Em destaque na agenda, o ministro da Fazenda, Fernando Haddad, e a ministra do Meio Ambiente, Marina Silva, vão representar o Brasil no Fórum Econômico Mundial, em Davos, na Suíça, que começa hoje, enquanto no exterior o otimismo com balanços corporativos e a reabertura da China ganham força.
Haddad tem encontro com Achim Steiner, chefe do Programa das Nações Unidas para o Desenvolvimento (PNUD), seguido de reunião com o presidente do Banco Interamericano de Desenvolvimento (BID), Ilan Goldfajn.
No cenário local, o presidente Lula se encontra com o ministro do Trabalho e Emprego, Luiz Marinho, no Palácio do Planalto. O compromisso, marcado para as 15 horas, ocorre no momento em que o governo discute o que fará com o valor do salário mínimo – se ele será ou não reajustado de R$ 1.302 para R$ 1.320.
Enquanto isso, a expectativa para a inflação dos analistas do mercado financeiro continua em tendência de alta, segundo projeções divulgadas nesta segunda pelo Relatório Focus, do Banco Central.
A projeção para o Índice de Preços ao Consumidor Amplo (IPCA) subiu para 2023 (de 5,36% para 5,39%). A inflação de 2024 foi mantida em 3,70%, mas a de 2025 avançou de 3,30% para 3,50% e a de 2026 foi de 3,20% para 3,22%.

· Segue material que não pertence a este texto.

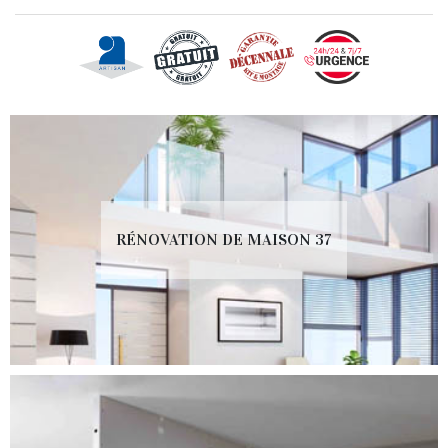
RÉNOVATION DE MAISON 37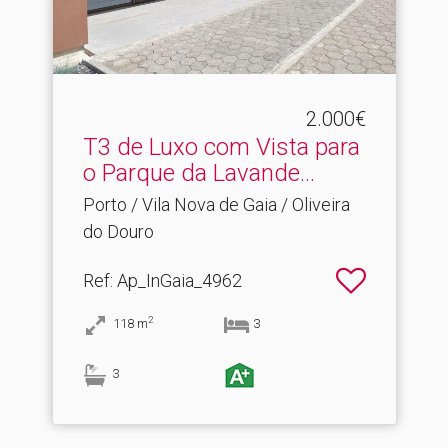
2.000€
T3 de Luxo com Vista para
o Parque da Lavande.​..
Porto / Vila Nova de Gaia / Oliveira
do Douro
Ref
: Ap_InGaia_4962
2
118
m
3
3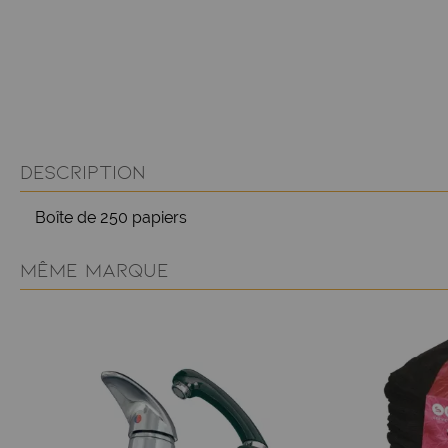
DESCRIPTION
Boîte de 250 papiers
MÊME MARQUE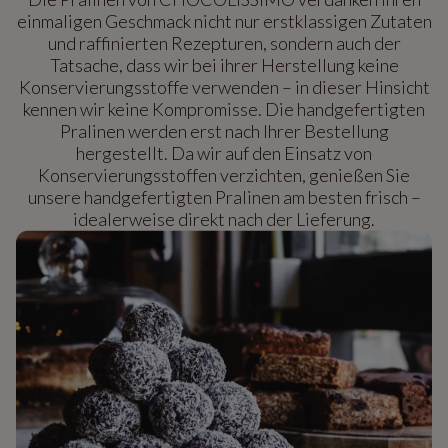
einmaligen Geschmack nicht nur erstklassigen Zutaten
und raffinierten Rezepturen, sondern auch der
Tatsache, dass wir bei ihrer Herstellung keine
Konservierungsstoffe verwenden – in dieser Hinsicht
kennen wir keine Kompromisse. Die handgefertigten
Pralinen werden erst nach Ihrer Bestellung
hergestellt. Da wir auf den Einsatz von
Konservierungsstoffen verzichten, genießen Sie
unsere handgefertigten Pralinen am besten frisch –
idealerweise direkt nach der Lieferung.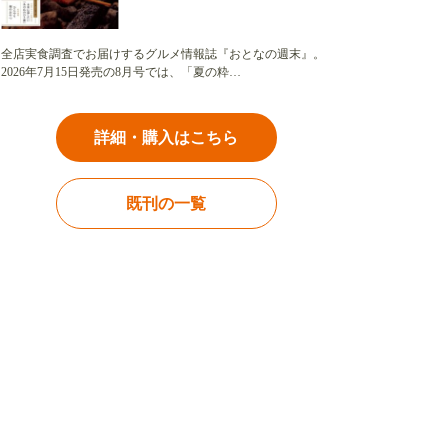
全店実食調査でお届けするグルメ情報誌『おとなの週末』。
2026年7月15日発売の8月号では、「夏の粋…
詳細・購入はこちら
既刊の一覧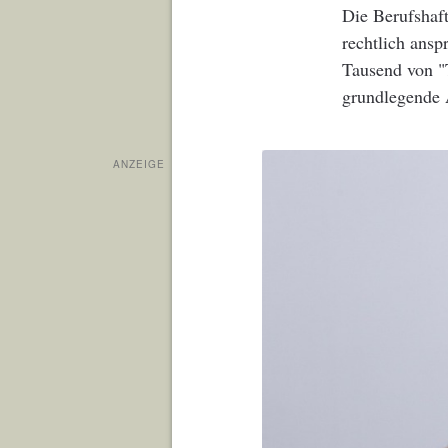
Die Berufshaft
rechtlich ansp
Tausend von "T
grundlegende 
ANZEIGE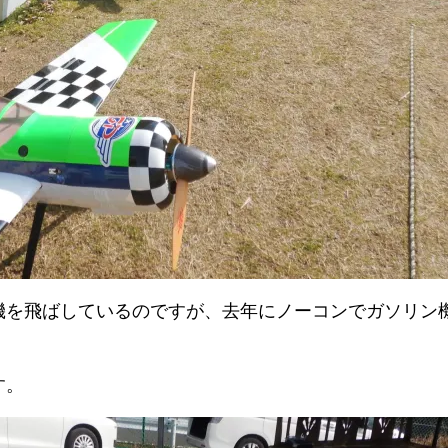
機を飛ばしているのですが、去年にノーコンでガソリン
す。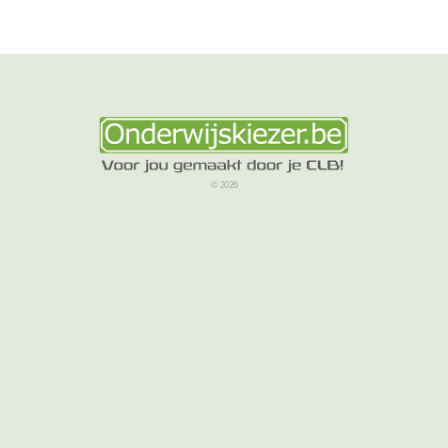
© 2026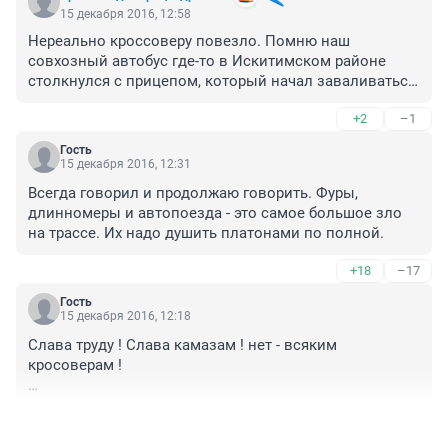
15 декабря 2016, 12:58
Нереально кроссоверу повезло. Помню наш 
совхозный автобус где-то в Искитимском районе 
столкнулся с прицепом, который начал заваливаться 
на встречку. Благо, что там везли какие-то 
+2
–1
шоколадки, кофе-какао и т.п., а не кирпичи, трубы или 
лес например. Водителя лично знаю, он не гоняет и 
Гость
всегда на дорогу смотрит, вот успел увернуть свой 
15 декабря 2016, 12:31
ЛАЗ, только по его двери долбануло и по двум 
Всегда говорил и продолжаю говорить. Фуры, 
боковым окнам. Одна пострадавшая отправлена в 
длинномеры и автопоезда - это самое большое зло 
больницу всего была!
на трассе. Их надо душить платонами по полной.
+18
–17
Гость
15 декабря 2016, 12:18
Слава труду ! Слава камазам ! нет - всяким 
кросоверам !

и вообще - это было импортозамещение в действии .
+4
–14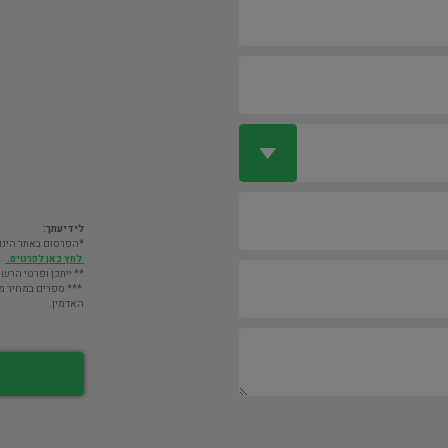
לידיעתך:
*הפרסום באתר הינו חינם. מעבר לס
לחץ כאן לפרטים.
** ייתכן ופרטי הרשו
*** ספרים במחיר מעל 2000 ש"ח לא יוצגו במאגר אלא לא
האדמין.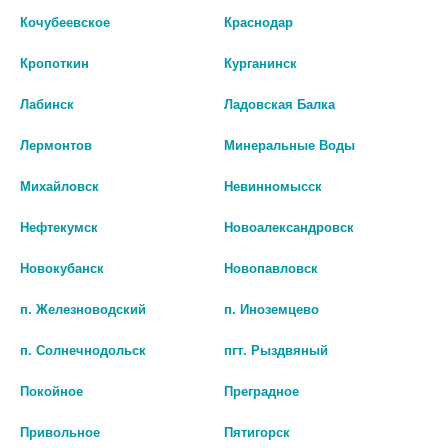
ДЛЯ ОБЛАСТИ ВОКРУГ ГЛАЗ И
МЕНОПАУЗА ЛИФТИНГ КРЕМ
Кочубеевское
Краснодар
ГУБ В ПЕРИОД МЕНОПАУЗЫ
ДНЕВН. УПЛОТН. Д/НОРМ/
15МЛ
КОМБ. КОЖИ 50МЛ. [VICHY]
Кропоткин
Курганинск
4 675 руб.
4 994 руб.
Лабинск
Ладовская Балка
шт
шт
Лермонтов
Минеральные Воды
В КОРЗИНУ
В КОРЗИНУ
Михайловск
Невинномысск
Нефтекумск
Новоалександровск
Новокубанск
Новопавловск
п. Железноводский
п. Иноземцево
п. Солнечнодольск
пгт. Рыздвяный
Покойное
Преградное
Привольное
Пятигорск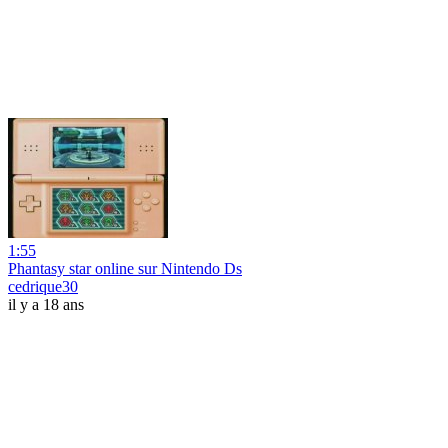
1:55
Phantasy star online sur Nintendo Ds
cedrique30
il y a 18 ans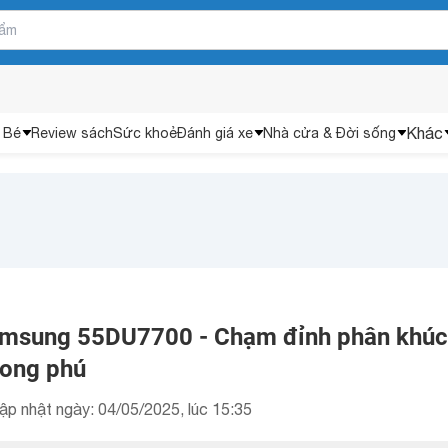
Khác
 Bé
Review sách
Sức khoẻ
Đánh giá xe
Nhà cửa & Đời sống
Samsung 55DU7700 - Chạm đỉnh phân khúc
hong phú
ập nhật ngày: 04/05/2025, lúc 15:35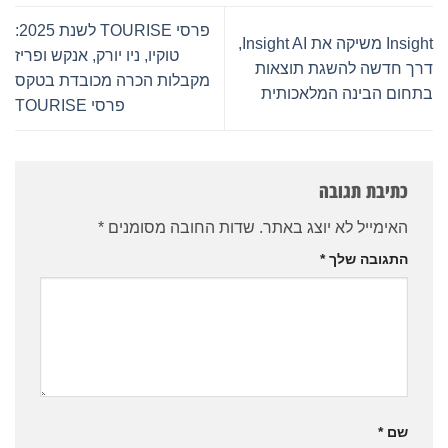
פרסי TOURISE לשנת 2025:
Insight משיקה את Insight AI,
טוקיו, ניו יורק, אנקש ופריז
דרך חדשה להשגת תוצאות
מקבלות הכרה מכובדת בטקס
בתחום הבינה המלאכותית
פרסי TOURISE
כתיבת תגובה
האימייל לא יוצג באתר.
שדות החובה מסומנים
*
התגובה שלך
*
שם
*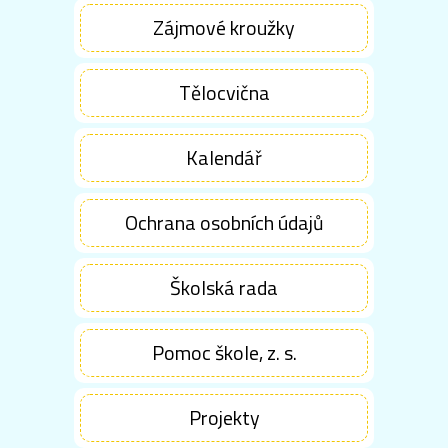
Zájmové kroužky
Tělocvična
Kalendář
Ochrana osobních údajů
Školská rada
Pomoc škole, z. s.
Projekty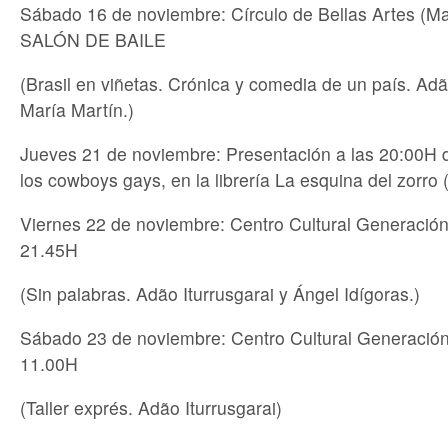
Sábado 16 de noviembre: Círculo de Bellas Artes (Ma
SALÓN DE BAILE
(Brasil en viñetas. Crónica y comedia de un país. Adã
María Martín.)
Jueves 21 de noviembre: Presentación a las 20:00H
los cowboys gays, en la librería La esquina del zorro 
Viernes 22 de noviembre: Centro Cultural Generación
21.45H
(Sin palabras. Adão Iturrusgarai y Ángel Idígoras.)
Sábado 23 de noviembre: Centro Cultural Generación
11.00H
(Taller exprés. Adão Iturrusgarai)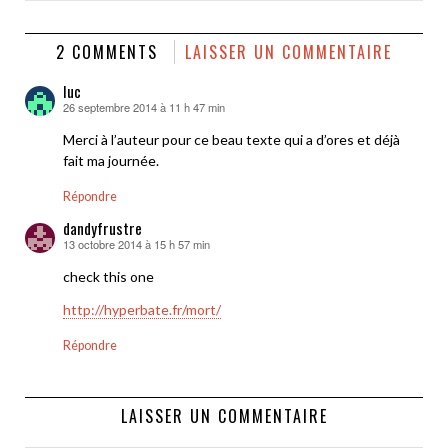
2 COMMENTS
LAISSER UN COMMENTAIRE
luc
26 septembre 2014 à 11 h 47 min
dit :
Merci à l’auteur pour ce beau texte qui a d’ores et déjà
fait ma journée.
Répondre
dandyfrustre
13 octobre 2014 à 15 h 57 min
dit :
check this one
http://hyperbate.fr/mort/
Répondre
LAISSER UN COMMENTAIRE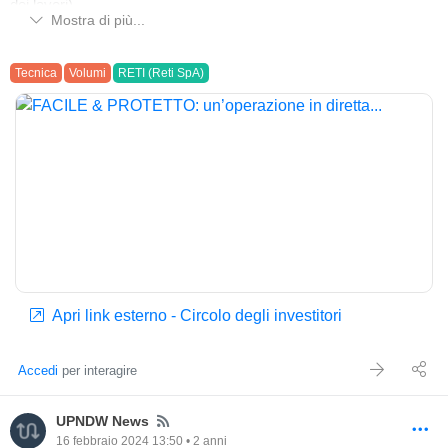
dei lavori)
Mostra di più...
Tecnica
Volumi
RETI (Reti SpA)
Apri link esterno - Circolo degli investitori
Accedi
per interagire
News
UPNDW News
16 febbraio 2024 13:50 • 2 anni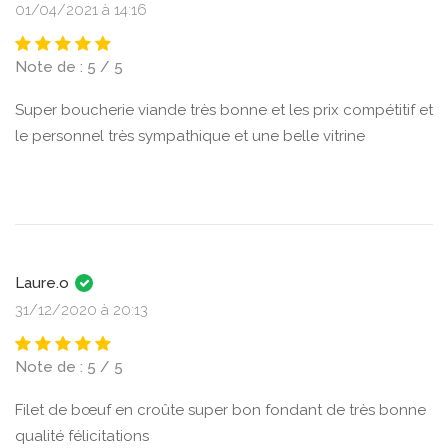
01/04/2021 à 14:16
Note de : 5 / 5
Super boucherie viande très bonne et les prix compétitif et
le personnel très sympathique et une belle vitrine
Laure.o
31/12/2020 à 20:13
Note de : 5 / 5
Filet de bœuf en croûte super bon fondant de très bonne
qualité félicitations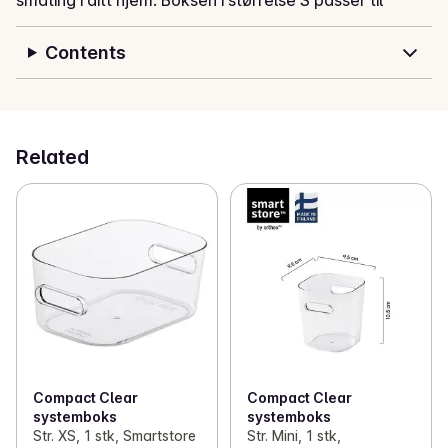
småting i ditt hjem. Boksen i størrelse S passer til 
oppbevaring av alt fra krydder og annen tørrmat i 
kjøkkenskuffen og skap til sminke og toalettartikler i 
Contents
baderommet. Compact-serien er modulær, og alle 
boksene kan stables både på og i hverandre sammen 
med lokk. Det stilfulle designet gjør at du ønsker å ha 
disse produktene synlig fremme. Materiale i høy 
Related
kvalitet som er enkelt å holde rent enten gjennom 
maskinvask eller håndvask. Lokk selges separat. 
SmartStore™ Compact ble lagt merke til innenfor 
kategorien Excellent Product Design, og fikk derfor 
motta en Special Mention ved German Design Awards 
2018. Plasten i dette produktet er 20% biobasert. Den 
fornybare råvaren er allokert ihht ISCC-
massebalansemetoden.

OBS! Lokket må kjøpes separat.
Compact Clear
Compact Clear
systemboks
systemboks
Str. XS, 1 stk, Smartstore
Str. Mini, 1 stk,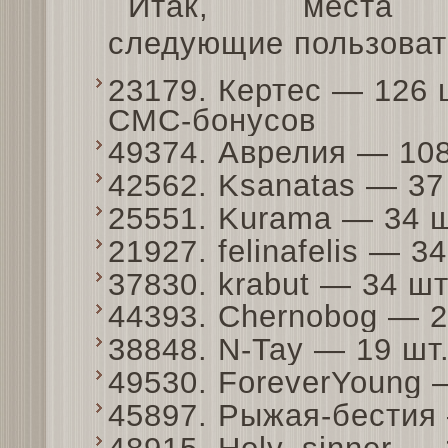
Итак, места 
следующие пользоват
23179. Кертес — 126 
СМС-бонусов
49374. Аврелия — 10
42562. Ksanatas — 3
25551. Kurama — 34 
21927. felinafelis — 
37830. krabut — 34 ш
44393. Chernobog — 
38848. N-Tay — 19 ш
49530. ForeverYoung
45897. Рыжая-бестия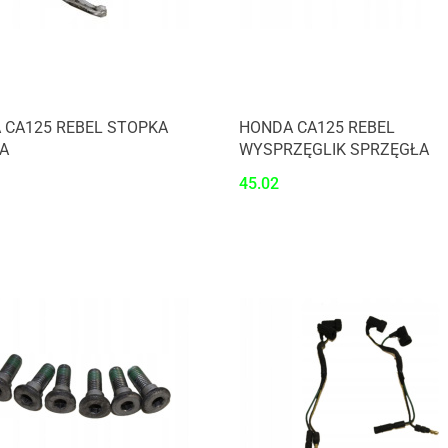
 CA125 REBEL STOPKA
HONDA CA125 REBEL
A
WYSPRZĘGLIK SPRZĘGŁA
45.02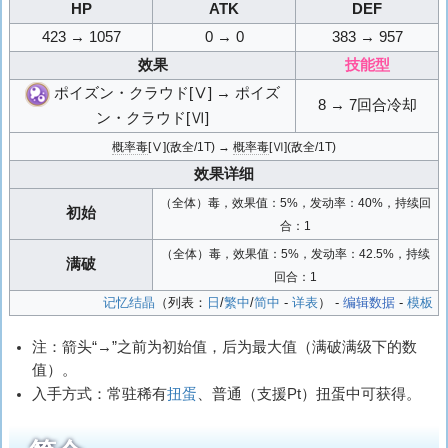
HP
ATK
DEF
423 → 1057
0 → 0
383 → 957
效果
技能型
ポイズン・クラウド[Ⅴ] → ポイズ
8 → 7回合冷却
ン・クラウド[Ⅵ]
概率毒
[Ⅴ](敌全/1T) →
概率毒
[Ⅵ](敌全/1T)
效果详细
（全体）毒，效果值：5%，发动率：40%，持续回
初始
合：1
（全体）毒，效果值：5%，发动率：42.5%，持续
满破
回合：1
记忆结晶
（列表：
日
/
繁中
/
简中
-
详表
） -
编辑数据
-
模板
注：箭头“→”之前为初始值，后为最大值（满破满级下的数
值）。
入手方式：常驻稀有
扭蛋
、普通（支援Pt）扭蛋中可获得。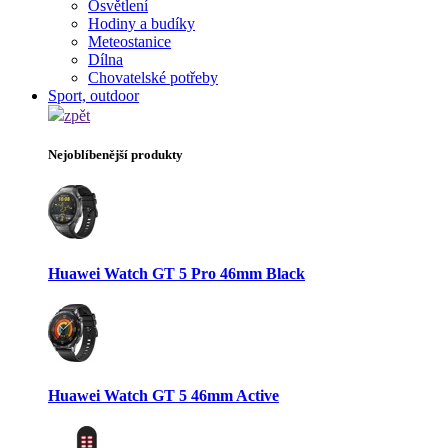
Osvětlení
Hodiny a budíky
Meteostanice
Dílna
Chovatelské potřeby
Sport, outdoor
zpět
Nejoblíbenější produkty
Huawei Watch GT 5 Pro 46mm Black
Huawei Watch GT 5 46mm Active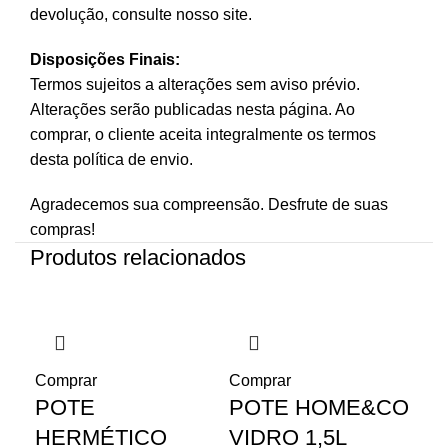
devolução, consulte nosso site.
Disposições Finais:
Termos sujeitos a alterações sem aviso prévio.
Alterações serão publicadas nesta página. Ao
comprar, o cliente aceita integralmente os termos
desta política de envio.
Agradecemos sua compreensão. Desfrute de suas
compras!
Produtos relacionados
Comprar
Comprar
Co
POTE
POTE HOME&CO
P
HERMÉTICO
VIDRO 1,5L
VI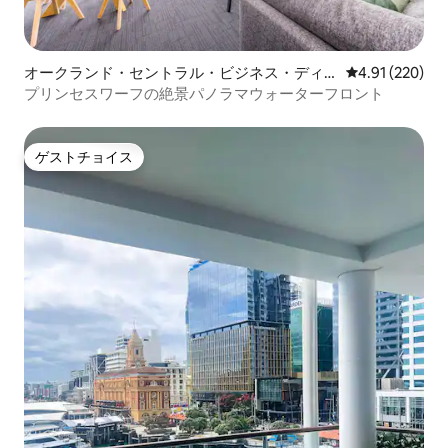
オークランド・セントラル・ビジネス・ディ
レビュー220件
4.91 (220)
ストリクトのマンション・アパート
プリンセスワーフの絶景パノラマウォーターフロント
ゲストチョイス
ゲストチョイス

A previsão da taxa de juros básica da economia brasileira (Selic) foi mantida em 12,25% para este ano, enquanto da 2024 permaneceu em 9,25% e a 2025 subiu de 8,0% para 8,25%
Ibovespa hoje: confira o movimento do mercado ao vivo nesta segunda-feira
Às 9h10 (horário de Brasília), o Ibovespa futuro para fevereiro operava com baixa de 0,51%, aos 111.430 pontos.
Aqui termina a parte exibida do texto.